═════ Data shown
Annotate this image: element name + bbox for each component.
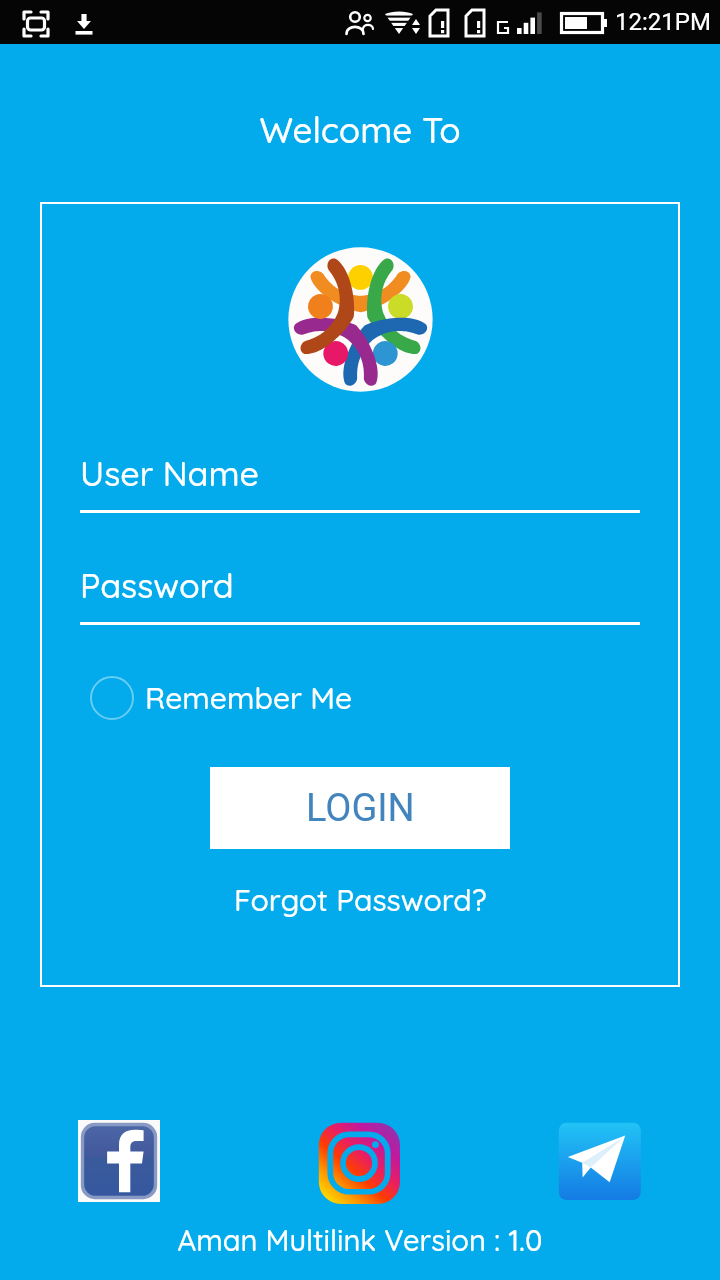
button[interactable]: Facebook xyxy=(78,1120,160,1202)
staticText: User Name xyxy=(80,452,260,495)
button[interactable]: Remember Me xyxy=(90,670,353,726)
staticText: Remember Me xyxy=(145,679,353,717)
staticText: LOGIN xyxy=(306,786,415,831)
button[interactable]: LOGIN xyxy=(210,767,510,849)
staticText: Password xyxy=(80,564,234,607)
staticText: Aman Multilink Version : 1.0 xyxy=(0,1222,720,1258)
button[interactable]: Telegram xyxy=(558,1120,640,1202)
button[interactable]: User Name xyxy=(80,442,640,513)
button[interactable]: Forgot Password? xyxy=(228,875,493,925)
staticText: Welcome To xyxy=(0,108,720,152)
staticText: 12:21PM xyxy=(615,8,711,36)
button[interactable]: Instagram xyxy=(318,1120,400,1202)
button[interactable]: Password xyxy=(80,554,640,625)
══════════
*What to produce*. Across the data, how many lines contain the string "staticText"? Only the number is wanted.

*Completed task*. 7